In violation of Section 1951 of Title 18, United States Code."
The Government's Supplemental Brief Following Oral Argument at 4, continues to confound the issue.
This argument suggests that when a statute denounces several acts as a crime an indictment or information drawn in the language of the statute is not duplicitous if all the acts are pleaded conjunctively in one count. See, e.g., Crain v. United States, 162 U.S. 625, 16 S.Ct. 952, 40 L.Ed. 1097 (1896); Cordova v. United States, 303 F.2d 454 (10th Cir. 1962).
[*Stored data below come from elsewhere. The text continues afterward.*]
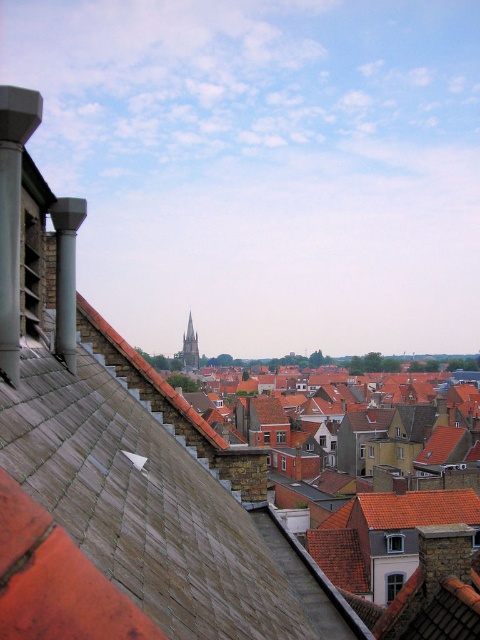 Can you confirm if brown tiled roofs at center is positioned to the right of smooth gray stone tower at center?

Yes, brown tiled roofs at center is to the right of smooth gray stone tower at center.

Find the location of a particular element. brown tiled roofs at center is located at coordinates (408, 561).

At what (x,y) coordinates should I click in order to perform the action: click on brown tiled roofs at center. Please return your answer as a coordinate pair (x, y). Looking at the image, I should click on (408, 561). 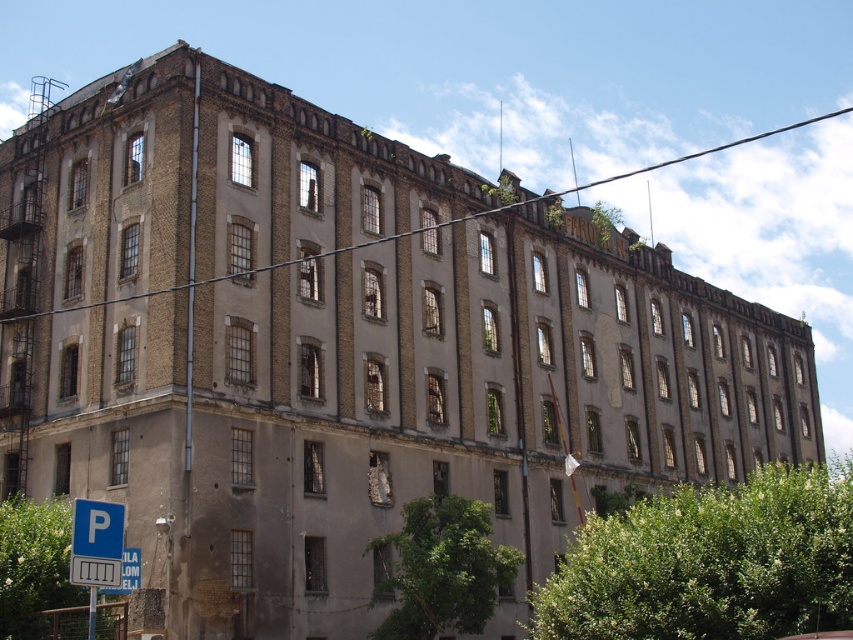 Which is in front, point (93, 525) or point (122, 584)?

Point (93, 525) is more forward.

Consider the image. Does blue plastic parking sign at lower left appear over blue plastic street sign at lower left?

Indeed, blue plastic parking sign at lower left is positioned over blue plastic street sign at lower left.

In order to click on blue plastic parking sign at lower left in this screenshot , I will do `click(96, 544)`. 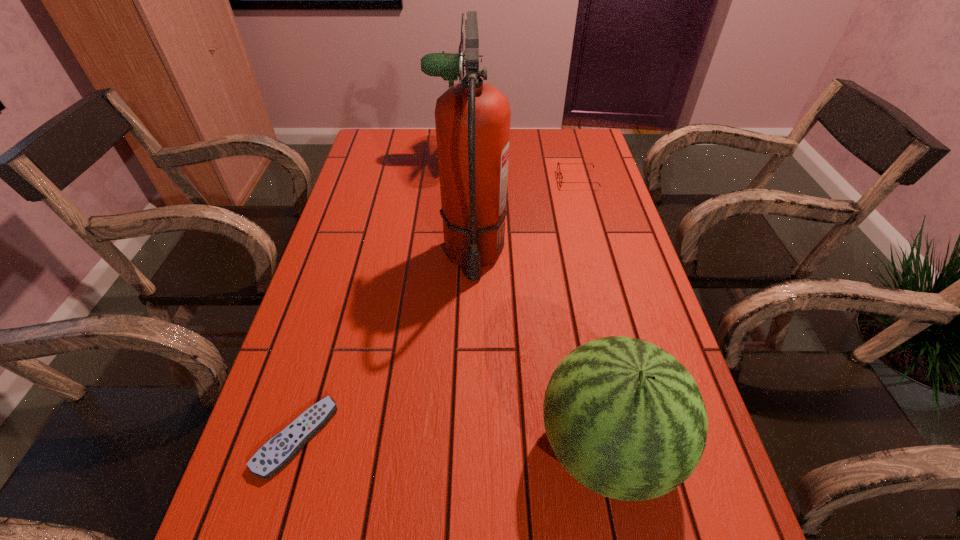 The image size is (960, 540). I want to click on the third farthest object, so click(472, 118).

This screenshot has height=540, width=960. I want to click on the tallest object, so click(472, 118).

Identify the location of the second tallest object. Image resolution: width=960 pixels, height=540 pixels. point(434,64).

Locate an element on the screen. This screenshot has height=540, width=960. the third tallest object is located at coordinates (625, 418).

You are a GUI agent. You are given a task and a screenshot of the screen. Output one action in this format:
    pyautogui.click(x=<x>, y=<y>)
    Task: Click on the sunglasses
    
    Given the screenshot: What is the action you would take?
    pyautogui.click(x=558, y=167)

Locate an element on the screen. The width and height of the screenshot is (960, 540). remote control is located at coordinates (278, 451).

Image resolution: width=960 pixels, height=540 pixels. I want to click on the leftmost object, so click(278, 451).

Where is `free space located 0.230m on the nozzle of the fire extinguisher`? free space located 0.230m on the nozzle of the fire extinguisher is located at coordinates (472, 377).

At what (x,y) coordinates should I click in order to perform the action: click on vacant area located on the front-facing side of the fan. Please return your answer as a coordinate pair (x, y). Looking at the image, I should click on [495, 157].

You are a GUI agent. You are given a task and a screenshot of the screen. Output one action in this format:
    pyautogui.click(x=<x>, y=<y>)
    Task: Click on the free space located 0.230m on the left of the third shortest object
    
    Given the screenshot: What is the action you would take?
    (408, 448) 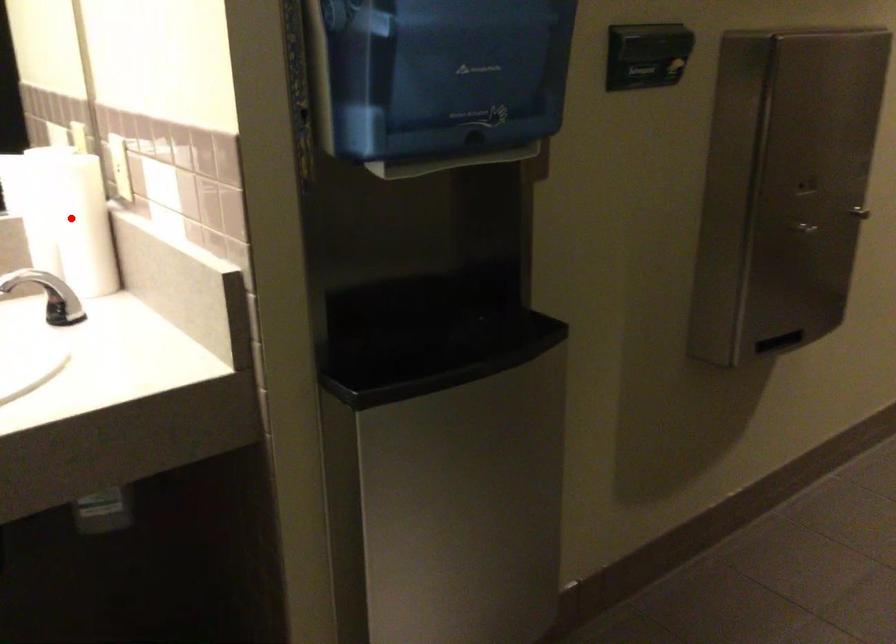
However that rule has no application here since the Hobbs Act denounces a number of acts as separate offenses. In Callanan v. United States, 364 U.S. 587, 81 S.Ct. 321, 5 L.Ed.2d 312 (1961), the Supreme Court expressly concluded that it was Congress' intent to maintain in the Hobbs Act the long-established distinction between the commission of a substantive offense and of a conspiracy as separately defined crimes even though both are contained in the same provision. The trial court thought so too, reading the indictment as charging two separate offenses, and so instructed the jury.
United States v. McKeever, 169 F.Supp. 426, 430 (S.D.N.Y.1958).